Estimating unknown parameters from data

The only way to get information about unknown parameters is by collecting data whose distribution depends on these parameters, then using a function of the data to estimate each them.

We initially concentrate on models involving a single unknown parameter that we will call \(\theta\). The data will be assumed to be a random sample from a distribution whose shape depends on \(\theta\).

Definition

If \({X_1, X_2, \dots, X_n}\) is a random sample from a distribution whose shape depends on an unknown parameter \(\theta\), then any function of the random sample,

\[ \hat{\theta}(X_1, X_2, \dots, X_n) \]

is a random variable and could potentially be used as an estimator of \(\theta\).

A few examples of possible estimators are:

Sample mean
\[\hat{\theta} = \frac {\sum_{i=1}^n {X_i}} n\]
Sample median
\[\hat{\theta} = median(X_1, X_2, \dots, X_n) \]
Sample maximum
\[\hat{\theta} = max(X_1, X_2, \dots, X_n) \]

Since there are various possible functions of the data that might be used as estimators, it is important to consider what makes a good estimator of any parameter. The rest of this section will consider the characteristics of good estimators.

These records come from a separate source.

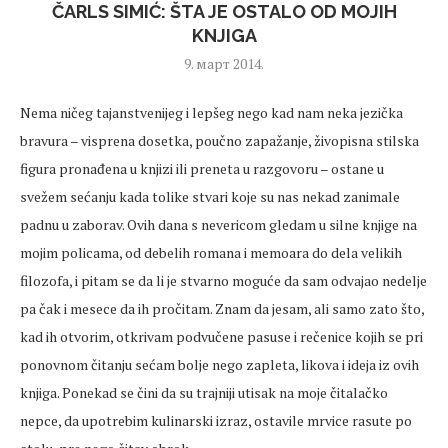
ČARLS SIMIĆ: ŠTA JE OSTALO OD MOJIH
KNJIGA
9. март 2014.
Nema ničeg tajanstvenijeg i lepšeg nego kad nam neka jezička
bravura – visprena dosetka, poučno zapažanje, živopisna stilska
figura pronađena u knjizi ili preneta u razgovoru – ostane u
svežem sećanju kada tolike stvari koje su nas nekad zanimale
padnu u zaborav. Ovih dana s nevericom gledam u silne knjige na
mojim policama, od debelih romana i memoara do dela velikih
filozofa, i pitam se da li je stvarno moguće da sam odvajao nedelje
pa čak i mesece da ih pročitam. Znam da jesam, ali samo zato što,
kad ih otvorim, otkrivam podvučene pasuse i rečenice kojih se pri
ponovnom čitanju sećam bolje nego zapleta, likova i ideja iz ovih
knjiga. Ponekad se čini da su trajniji utisak na moje čitalačko
nepce, da upotrebim kulinarski izraz, ostavile mrvice rasute po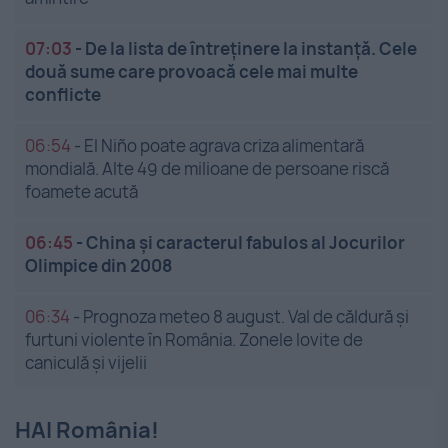
07:03
-
De la lista de întreținere la instanță. Cele
două sume care provoacă cele mai multe
conflicte
06:54
-
El Niño poate agrava criza alimentară
mondială. Alte 49 de milioane de persoane riscă
foamete acută
06:45
-
China și caracterul fabulos al Jocurilor
Olimpice din 2008
06:34
-
Prognoza meteo 8 august. Val de căldură și
furtuni violente în România. Zonele lovite de
caniculă și vijelii
HAI România!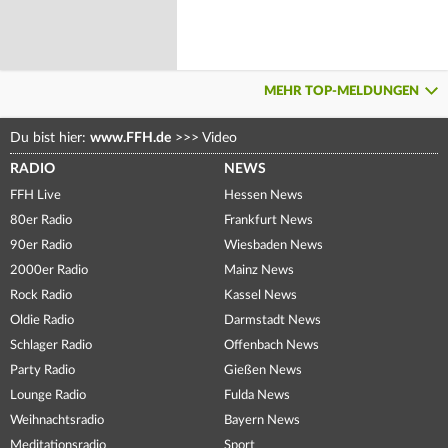
MEHR TOP-MELDUNGEN
Du bist hier:
www.FFH.de
>>>
Video
RADIO
NEWS
FFH Live
Hessen News
80er Radio
Frankfurt News
90er Radio
Wiesbaden News
2000er Radio
Mainz News
Rock Radio
Kassel News
Oldie Radio
Darmstadt News
Schlager Radio
Offenbach News
Party Radio
Gießen News
Lounge Radio
Fulda News
Weihnachtsradio
Bayern News
Meditationsradio
Sport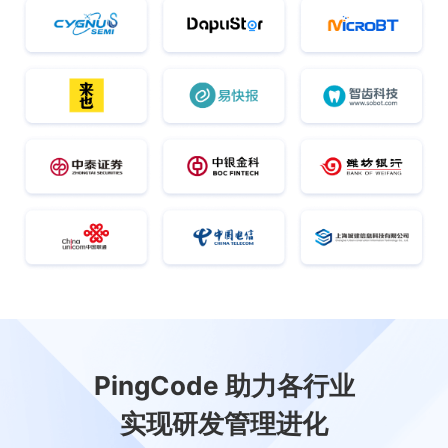
PingCode 助力各行业
实现研发管理进化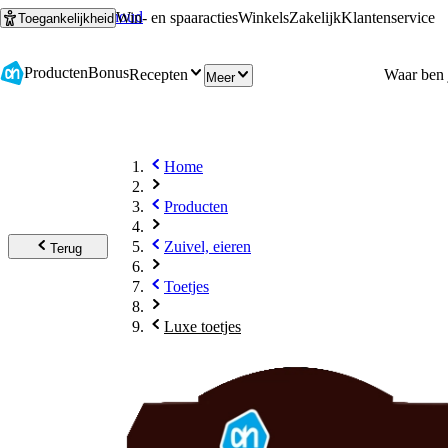
Ga naar hoofdinhoud
Ga naar zoeken
Win- en spaaracties
Winkels
Zakelijk
Klantenservice
Toegankelijkheid
Producten
Bonus
Recepten
Meer
Home
Producten
Zuivel, eieren
Terug
Toetjes
Luxe toetjes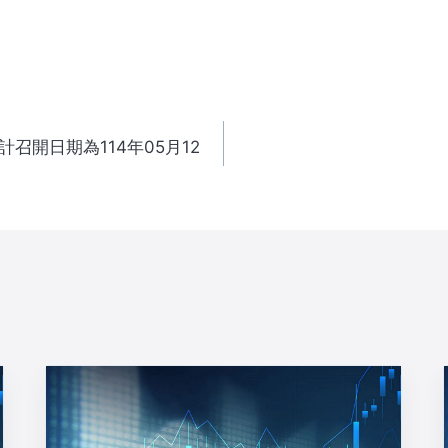
召開日期為114年05月12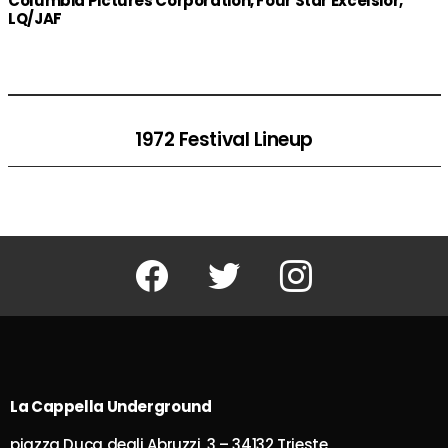
Columbia Pictures Corporation, Four Star Excelsior,
LQ/JAF
1972 Festival Lineup
Facebook
Twitter
Instagram
La Cappella Underground
piazza Duca degli Abruzzi, 3 – 34132 Trieste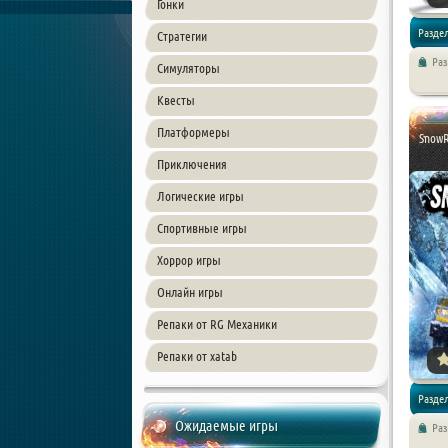
Гонки
Разде
Стратегии
Ра
Симуляторы
/
Симул
Квесты
Платформеры
SnowR
Приключения
Логические игры
Спортивные игры
Хоррор игры
Онлайн игры
Репаки от RG Механики
Репаки от xatab
Разде
Ожидаемые игры
Ра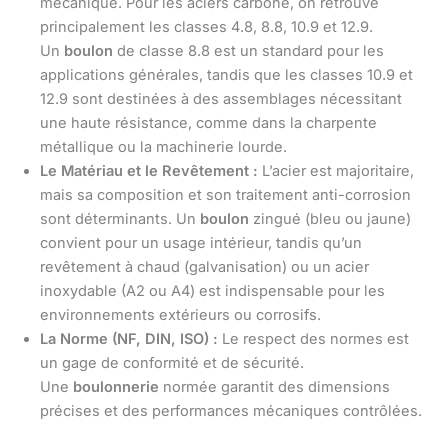
mécanique. Pour les aciers carbone, on retrouve
principalement les classes 4.8, 8.8, 10.9 et 12.9.
Un
boulon
de classe 8.8 est un standard pour les
applications générales, tandis que les classes 10.9 et
12.9 sont destinées à des assemblages nécessitant
une haute résistance, comme dans la charpente
métallique ou la machinerie lourde.
Le Matériau et le Revêtement :
L’acier est majoritaire,
mais sa composition et son traitement anti-corrosion
sont déterminants. Un
boulon
zingué (bleu ou jaune)
convient pour un usage intérieur, tandis qu’un
revêtement à chaud (galvanisation) ou un acier
inoxydable (A2 ou A4) est indispensable pour les
environnements extérieurs ou corrosifs.
La Norme (NF, DIN, ISO) :
Le respect des normes est
un gage de conformité et de sécurité.
Une
boulonnerie
normée garantit des dimensions
précises et des performances mécaniques contrôlées.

Sex ratio of Siberian tigers

Data were collected about the sexes of Siberian tigers in litters of different sizes at birth. The table below describes the number of males in each litter of size three.

Number of males 0 1 2 3
Frequency 33 66 80 28

If we assume that the probability of each birth being male is \(\pi\) and that the sex of each birth is independent of the sex of other births, the number of males in a litter, \(X\), will have a binomial distribution,

\[ X \;\; \sim \; \; \BinomDistn(n=3,\;\; \pi) \]

Although the probability of any birth being a male, \(\pi\), will be close to a half, it is well recognised that the probability of a male birth in humans is slightly greater than 0.5 so we will also treat \(\pi\) as an unknown parameter for tiger births.

The above frequency table summarises a random sample of 207 values from this distribution. One possible estimator of \(\pi\) is the average number of males in these litters, divided by the litter size, 3.

\[ \hat{\pi}(X_1, X_2, \dots, X_n) = \frac {\overline {X}} 3 \]

From this data set, we get the estimate \(\hat{\pi} = 0.499\). But is this the best possible estimate of \(\pi\)?